“It is clear from talking with front line Kurdish Peshmerga that Canadian special forces have done more on the ground in the fight against the Islamic State of Iraq and the Levant than their coalition partners, including the U.S., and are going to play a critical part in the coming action to expel these fanatical hardliners from Mosul,” writes the Canadian National Post.
The Canadian Special Operations Forces Command might be reluctant to discuss its missions with the media, or put special operators in touch with reporters, but Kurdish officers on the front lines against the Islamic State in Iraq were effusive in their praise for Canada’s commandos.

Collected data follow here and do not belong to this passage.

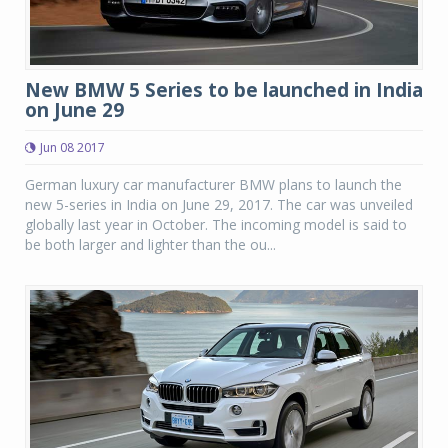
New BMW 5 Series to be launched in India
on June 29
Jun 08 2017
German luxury car manufacturer BMW plans to launch the
new 5-series in India on June 29, 2017. The car was unveiled
globally last year in October. The incoming model is said to
be both larger and lighter than the ou...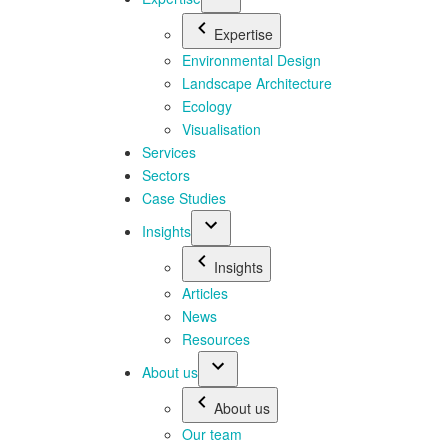
Expertise
Environmental Design
Landscape Architecture
Ecology
Visualisation
Services
Sectors
Case Studies
Insights
Insights
Articles
News
Resources
About us
About us
Our team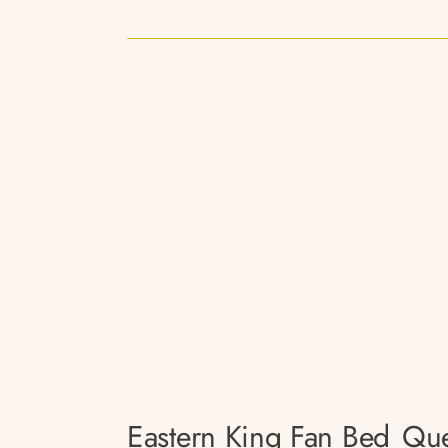
Eastern King Fan Bed
Que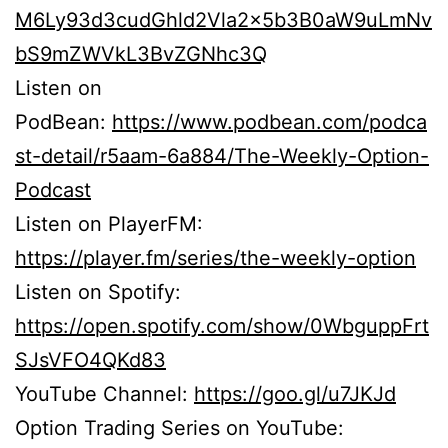
M6Ly93d3cudGhld2Vla2x5b3B0aW9uLmNv
bS9mZWVkL3BvZGNhc3Q
Listen on
PodBean:
https://www.podbean.com/podca
st-detail/r5aam-6a884/The-Weekly-Option-
Podcast
Listen on PlayerFM:
https://player.fm/series/the-weekly-option
Listen on Spotify:
https://open.spotify.com/show/0WbguppFrt
SJsVFO4QKd83
YouTube Channel:
https://goo.gl/u7JKJd
Option Trading Series on YouTube: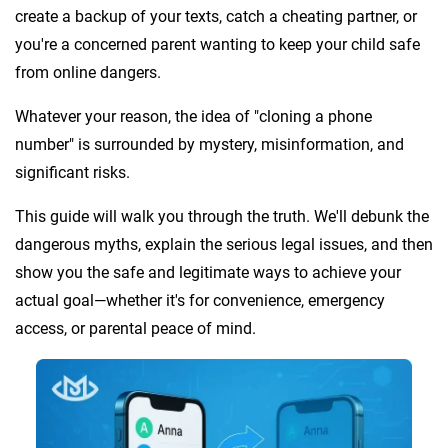
create a backup of your texts, catch a cheating partner, or
you're a concerned parent wanting to keep your child safe
from online dangers.
Whatever your reason, the idea of "cloning a phone
number" is surrounded by mystery, misinformation, and
significant risks.
This guide will walk you through the truth. We'll debunk the
dangerous myths, explain the serious legal issues, and then
show you the safe and legitimate ways to achieve your
actual goal—whether it's for convenience, emergency
access, or parental peace of mind.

“This was not simply the Peshmerga being polite to a visitor,” writes Matthew Fisher in the National Post. “They stressed again and again how immensely grateful they were to Canada for the unique role CSOR and JTF2 have been playing in the war against ISIL.”
One Kurdish general said the Canadians “are among our most important guys,” while another wished he could have more of them deployed alongside his units near Kirkuk.
The Kurds praised assistance from American and European advisers as well, but credited the Canadians with being willing to go “deeper into the field,” spotting targets for both ground and air forces. As the Peshmerga put it to Fisher, Canadian commandos are moving within “shouting distance” of ISIS forces on a daily basis. The Canadians also keep advisers camped close to the front lines, granting their Kurdish allies opportunities to slip away from the fighting for quick training in a variety of military skills.
Such daring is not without cost. Consider the case of Canadian Sergeant Andrew Doiron, who was killed in a friendly-fire incident with Peshmerga forces while surveying Mosul on March 6, becoming the first fatality in Canada’s operations against the Islamic State. Three other Canadian troops were injured in the incident, when a young Peshmerga fighter reportedly misidentified the Canadians at a checkpoint near a hotly-contested area and opened fire. The highly-disciplined Canadian operators did not return fire, having quickly realized they were the targets of an accidental shooting.
Fisher felt Canadian citizens should be given a better idea of what their special forces are risking, and achieving, in the battle against the Islamic State, with due consideration for preserving operational security. “Despite CANSOFCOM’s information blackout, the Peshmerga loudly attested to me how highly they value Canada’s presence with them at the front,” he concluded.